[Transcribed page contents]
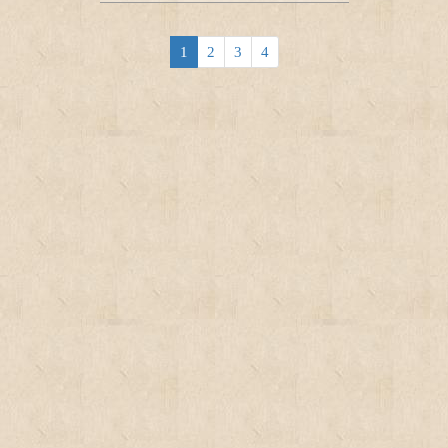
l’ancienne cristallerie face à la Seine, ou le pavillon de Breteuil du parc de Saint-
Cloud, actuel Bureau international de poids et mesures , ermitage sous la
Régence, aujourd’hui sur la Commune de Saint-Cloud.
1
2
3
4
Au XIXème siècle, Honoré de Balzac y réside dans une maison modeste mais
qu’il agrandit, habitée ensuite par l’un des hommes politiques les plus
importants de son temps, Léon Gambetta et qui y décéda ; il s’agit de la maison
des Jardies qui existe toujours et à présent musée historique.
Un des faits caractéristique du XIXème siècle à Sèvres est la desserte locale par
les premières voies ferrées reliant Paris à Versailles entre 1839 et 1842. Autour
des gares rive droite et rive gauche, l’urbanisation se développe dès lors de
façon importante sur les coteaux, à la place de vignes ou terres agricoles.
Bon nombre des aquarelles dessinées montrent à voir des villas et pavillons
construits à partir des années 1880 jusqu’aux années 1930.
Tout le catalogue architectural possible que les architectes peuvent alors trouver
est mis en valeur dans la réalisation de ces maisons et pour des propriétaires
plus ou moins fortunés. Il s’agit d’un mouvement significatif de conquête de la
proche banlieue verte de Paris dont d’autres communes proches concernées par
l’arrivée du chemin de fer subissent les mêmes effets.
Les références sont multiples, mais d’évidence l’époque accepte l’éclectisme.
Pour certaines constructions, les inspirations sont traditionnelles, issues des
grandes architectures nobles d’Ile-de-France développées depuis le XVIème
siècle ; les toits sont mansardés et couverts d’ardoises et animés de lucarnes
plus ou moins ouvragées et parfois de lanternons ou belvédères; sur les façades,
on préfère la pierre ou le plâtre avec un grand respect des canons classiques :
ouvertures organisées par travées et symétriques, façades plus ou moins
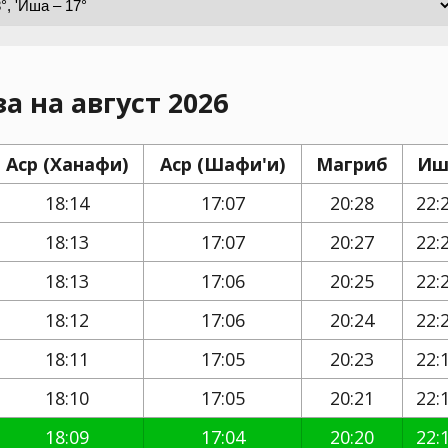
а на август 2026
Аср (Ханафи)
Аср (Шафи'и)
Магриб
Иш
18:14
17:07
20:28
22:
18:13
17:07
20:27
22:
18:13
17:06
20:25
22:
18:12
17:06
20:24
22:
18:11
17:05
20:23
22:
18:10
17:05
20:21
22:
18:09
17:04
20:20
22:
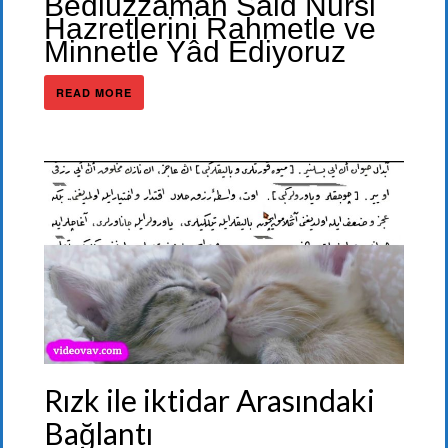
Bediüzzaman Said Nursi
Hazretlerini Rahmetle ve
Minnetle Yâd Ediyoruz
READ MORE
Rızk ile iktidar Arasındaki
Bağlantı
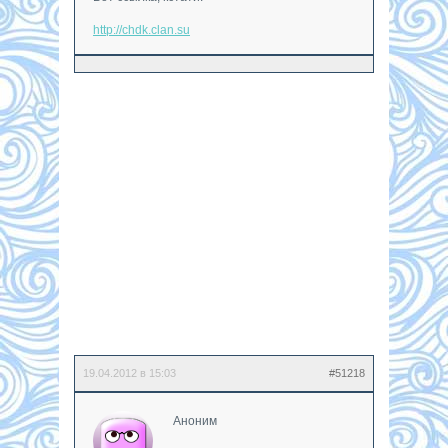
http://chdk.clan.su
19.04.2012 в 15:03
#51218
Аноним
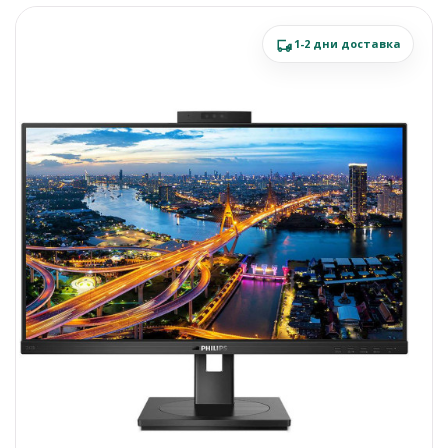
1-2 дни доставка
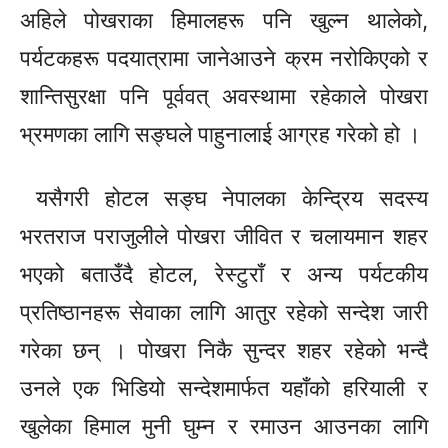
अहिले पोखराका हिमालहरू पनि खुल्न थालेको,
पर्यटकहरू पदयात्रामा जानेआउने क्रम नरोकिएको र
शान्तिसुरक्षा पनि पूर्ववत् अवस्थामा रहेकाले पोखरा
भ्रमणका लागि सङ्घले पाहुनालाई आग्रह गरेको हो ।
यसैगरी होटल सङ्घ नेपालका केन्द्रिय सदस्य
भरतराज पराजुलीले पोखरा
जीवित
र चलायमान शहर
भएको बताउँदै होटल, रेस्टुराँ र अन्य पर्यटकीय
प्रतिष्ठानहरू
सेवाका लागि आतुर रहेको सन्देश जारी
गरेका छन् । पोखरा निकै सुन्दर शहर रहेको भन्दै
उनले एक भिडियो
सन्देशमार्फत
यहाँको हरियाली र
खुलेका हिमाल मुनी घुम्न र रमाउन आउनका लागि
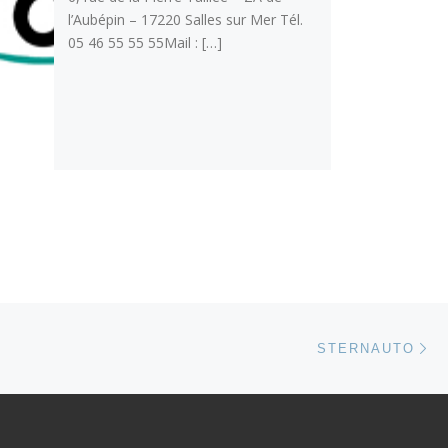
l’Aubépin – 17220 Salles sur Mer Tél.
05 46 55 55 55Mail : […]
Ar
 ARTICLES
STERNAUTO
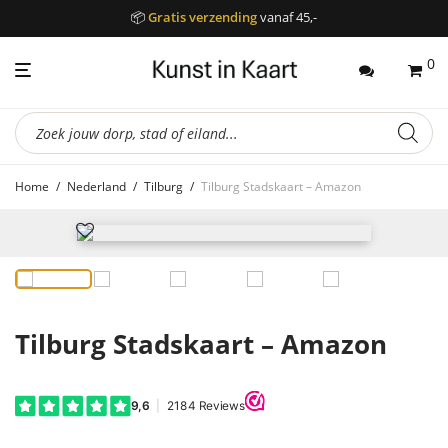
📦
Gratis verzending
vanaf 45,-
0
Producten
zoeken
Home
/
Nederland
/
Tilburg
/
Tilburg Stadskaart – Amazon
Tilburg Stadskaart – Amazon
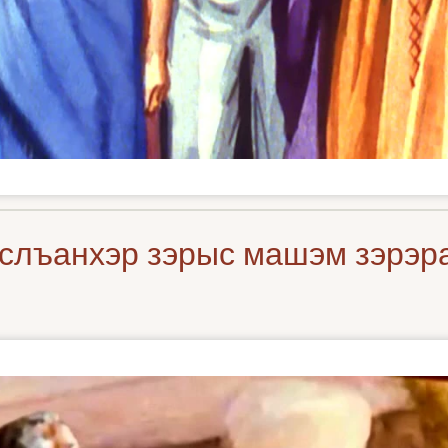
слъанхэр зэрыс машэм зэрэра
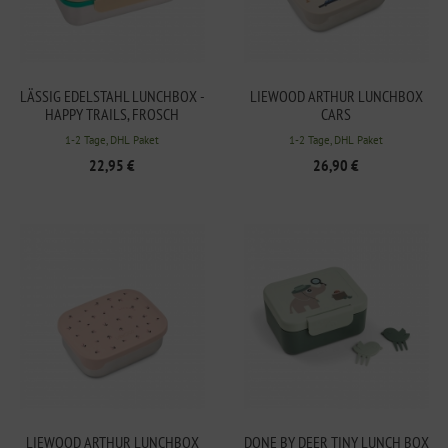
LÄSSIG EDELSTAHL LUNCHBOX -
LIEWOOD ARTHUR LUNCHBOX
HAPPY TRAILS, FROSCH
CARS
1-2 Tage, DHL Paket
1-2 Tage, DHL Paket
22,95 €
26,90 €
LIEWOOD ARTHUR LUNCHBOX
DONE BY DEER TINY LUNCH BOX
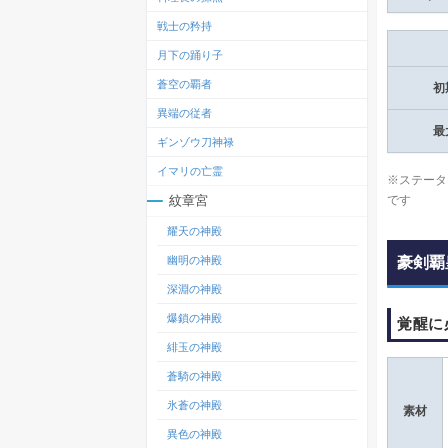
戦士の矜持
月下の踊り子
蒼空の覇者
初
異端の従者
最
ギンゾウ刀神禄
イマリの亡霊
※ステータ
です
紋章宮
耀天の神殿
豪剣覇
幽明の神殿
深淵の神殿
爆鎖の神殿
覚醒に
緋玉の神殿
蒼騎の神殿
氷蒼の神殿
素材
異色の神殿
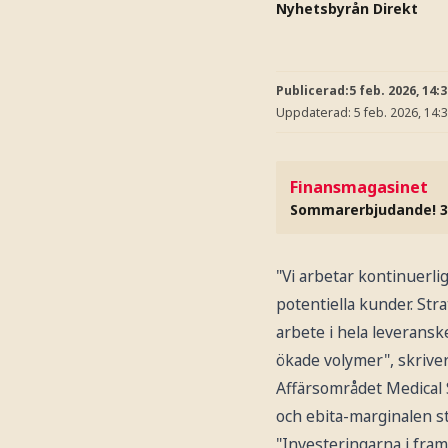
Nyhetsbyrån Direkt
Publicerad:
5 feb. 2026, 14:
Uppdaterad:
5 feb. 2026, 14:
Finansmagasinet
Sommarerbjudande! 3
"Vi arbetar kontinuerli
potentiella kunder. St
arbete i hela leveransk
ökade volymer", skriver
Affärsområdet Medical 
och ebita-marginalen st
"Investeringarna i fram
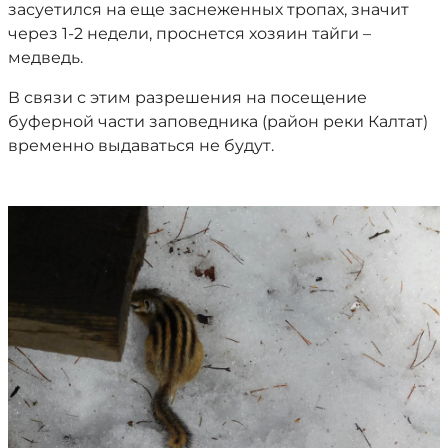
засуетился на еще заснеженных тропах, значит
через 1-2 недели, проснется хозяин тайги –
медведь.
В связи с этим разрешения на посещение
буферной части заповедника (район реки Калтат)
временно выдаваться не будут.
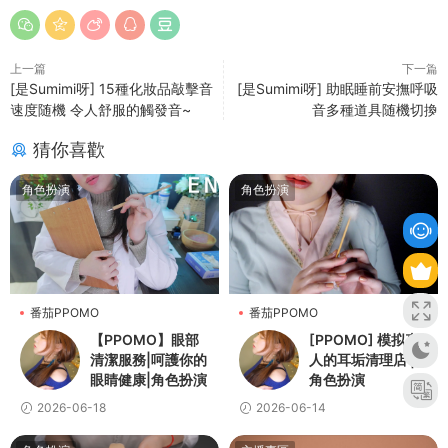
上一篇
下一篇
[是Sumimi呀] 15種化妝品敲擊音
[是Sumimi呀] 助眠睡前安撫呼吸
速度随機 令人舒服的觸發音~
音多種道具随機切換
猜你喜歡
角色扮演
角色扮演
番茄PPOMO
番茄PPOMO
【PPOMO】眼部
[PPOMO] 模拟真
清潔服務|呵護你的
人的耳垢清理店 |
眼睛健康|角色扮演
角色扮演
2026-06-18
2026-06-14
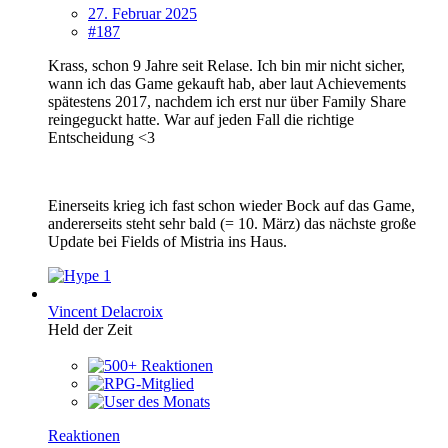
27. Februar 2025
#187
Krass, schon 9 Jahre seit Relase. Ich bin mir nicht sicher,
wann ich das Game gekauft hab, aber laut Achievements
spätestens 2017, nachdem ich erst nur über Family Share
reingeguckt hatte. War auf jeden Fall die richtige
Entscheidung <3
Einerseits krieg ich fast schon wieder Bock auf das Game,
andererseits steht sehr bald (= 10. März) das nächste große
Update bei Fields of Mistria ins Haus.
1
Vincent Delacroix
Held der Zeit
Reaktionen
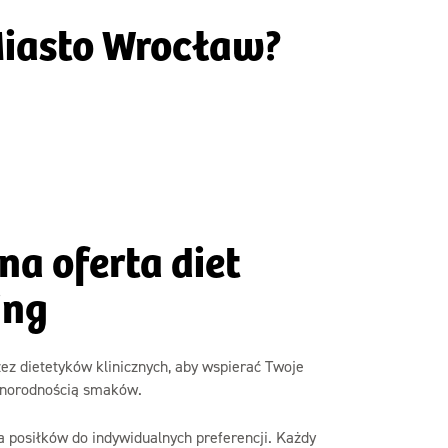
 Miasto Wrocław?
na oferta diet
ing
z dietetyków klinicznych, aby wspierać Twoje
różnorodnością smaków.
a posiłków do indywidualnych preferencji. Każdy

[Exercise description] Transcribe all the records above word for word, without their images.

[Output]
l’ancienne cristallerie face à la Seine, ou le pavillon de Breteuil du parc de Saint-
Cloud, actuel Bureau international de poids et mesures , ermitage sous la
Régence, aujourd’hui sur la Commune de Saint-Cloud.
1
2
3
4
Au XIXème siècle, Honoré de Balzac y réside dans une maison modeste mais
qu’il agrandit, habitée ensuite par l’un des hommes politiques les plus
importants de son temps, Léon Gambetta et qui y décéda ; il s’agit de la maison
des Jardies qui existe toujours et à présent musée historique.
Un des faits caractéristique du XIXème siècle à Sèvres est la desserte locale par
les premières voies ferrées reliant Paris à Versailles entre 1839 et 1842. Autour
des gares rive droite et rive gauche, l’urbanisation se développe dès lors de
façon importante sur les coteaux, à la place de vignes ou terres agricoles.
Bon nombre des aquarelles dessinées montrent à voir des villas et pavillons
construits à partir des années 1880 jusqu’aux années 1930.
Tout le catalogue architectural possible que les architectes peuvent alors trouver
est mis en valeur dans la réalisation de ces maisons et pour des propriétaires
plus ou moins fortunés. Il s’agit d’un mouvement significatif de conquête de la
proche banlieue verte de Paris dont d’autres communes proches concernées par
l’arrivée du chemin de fer subissent les mêmes effets.
Les références sont multiples, mais d’évidence l’époque accepte l’éclectisme.
Pour certaines constructions, les inspirations sont traditionnelles, issues des
grandes architectures nobles d’Ile-de-France développées depuis le XVIème
siècle ; les toits sont mansardés et couverts d’ardoises et animés de lucarnes
plus ou moins ouvragées et parfois de lanternons ou belvédères; sur les façades,
on préfère la pierre ou le plâtre avec un grand respect des canons classiques :
ouvertures organisées par travées et symétriques, façades plus ou moins
а на август 2026
Аср (Ханафи)
Аср (Шафи'и)
Магриб
Иш
18:14
17:07
20:28
22:
18:13
17:07
20:27
22:
18:13
17:06
20:25
22:
18:12
17:06
20:24
22:
18:11
17:05
20:23
22:
18:10
17:05
20:21
22:
18:09
17:04
20:20
22:
Bediüzzaman Said Nursi
Hazretlerini Rahmetle ve
Minnetle Yâd Ediyoruz
READ MORE
Rızk ile iktidar Arasındaki
Bağlantı
http://chdk.clan.su
19.04.2012 в 15:03
#51218
Аноним
1-2 дни доставка
अहिले पोखराका हिमालहरू पनि खुल्न थालेको,
पर्यटकहरू पदयात्रामा जानेआउने क्रम नरोकिएको र
शान्तिसुरक्षा पनि पूर्ववत् अवस्थामा रहेकाले पोखरा
भ्रमणका लागि सङ्घले पाहुनालाई आग्रह गरेको हो ।
यसैगरी होटल सङ्घ नेपालका केन्द्रिय सदस्य
भरतराज पराजुलीले पोखरा
जीवित
र चलायमान शहर
भएको बताउँदै होटल, रेस्टुराँ र अन्य पर्यटकीय
प्रतिष्ठानहरू
सेवाका लागि आतुर रहेको सन्देश जारी
गरेका छन् । पोखरा निकै सुन्दर शहर रहेको भन्दै
उनले एक भिडियो
सन्देशमार्फत
यहाँको हरियाली र
खुलेका हिमाल मुनी घुम्न र रमाउन आउनका लागि
l’Aubépin – 17220 Salles sur Mer Tél.
05 46 55 55 55Mail : […]
Ar
 ARTICLES
STERNAUTO
📦
Gratis verzending
vanaf 45,-
0
Producten
zoeken
Home
/
Nederland
/
Tilburg
/
Tilburg Stadskaart – Amazon
Tilburg Stadskaart – Amazon
слъанхэр зэрыс машэм зэрэра
LÄSSIG EDELSTAHL LUNCHBOX -
LIEWOOD ARTHUR LUNCHBOX
HAPPY TRAILS, FROSCH
CARS
1-2 Tage, DHL Paket
1-2 Tage, DHL Paket
22,95 €
26,90 €
LIEWOOD ARTHUR LUNCHBOX
DONE BY DEER TINY LUNCH BOX
戦士の矜持
月下の踊り子
蒼空の覇者
初
異端の従者
最
ギンゾウ刀神禄
イマリの亡霊
※ステータ
です
紋章宮
耀天の神殿
豪剣覇
幽明の神殿
深淵の神殿
爆鎖の神殿
覚醒に
緋玉の神殿
蒼騎の神殿
氷蒼の神殿
素材
異色の神殿
Nyhetsbyrån Direkt
Publicerad:
5 feb. 2026, 14:
Uppdaterad:
5 feb. 2026, 14:
Finansmagasinet
Sommarerbjudande! 3
"Vi arbetar kontinuerli
potentiella kunder. St
arbete i hela leveransk
ökade volymer", skriver
Affärsområdet Medical 
och ebita-marginalen st
"Investeringarna i fram
засуетился на еще заснеженных тропах, значит
через 1-2 недели, проснется хозяин тайги –
медведь.
В связи с этим разрешения на посещение
буферной части заповедника (район реки Калтат)
временно выдаваться не будут.
上一篇
下一篇
[是Sumimi呀] 15種化妝品敲擊音
[是Sumimi呀] 助眠睡前安撫呼吸
速度随機 令人舒服的觸發音~
音多種道具随機切換
猜你喜歡
角色扮演
角色扮演
番茄PPOMO
番茄PPOMO
【PPOMO】眼部
[PPOMO] 模拟真
清潔服務|呵護你的
人的耳垢清理店 |
眼睛健康|角色扮演
角色扮演
2026-06-18
2026-06-14
27. Februar 2025
#187
Krass, schon 9 Jahre seit Relase. Ich bin mir nicht sicher,
wann ich das Game gekauft hab, aber laut Achievements
spätestens 2017, nachdem ich erst nur über Family Share
reingeguckt hatte. War auf jeden Fall die richtige
Entscheidung <3
Einerseits krieg ich fast schon wieder Bock auf das Game,
andererseits steht sehr bald (= 10. März) das nächste große
Update bei Fields of Mistria ins Haus.
1
Vincent Delacroix
Held der Zeit
Reaktionen
 Miasto Wrocław?
na oferta diet
ing
z dietetyków klinicznych, aby wspierać Twoje
różnorodnością smaków.
a posiłków do indywidualnych preferencji. Każdy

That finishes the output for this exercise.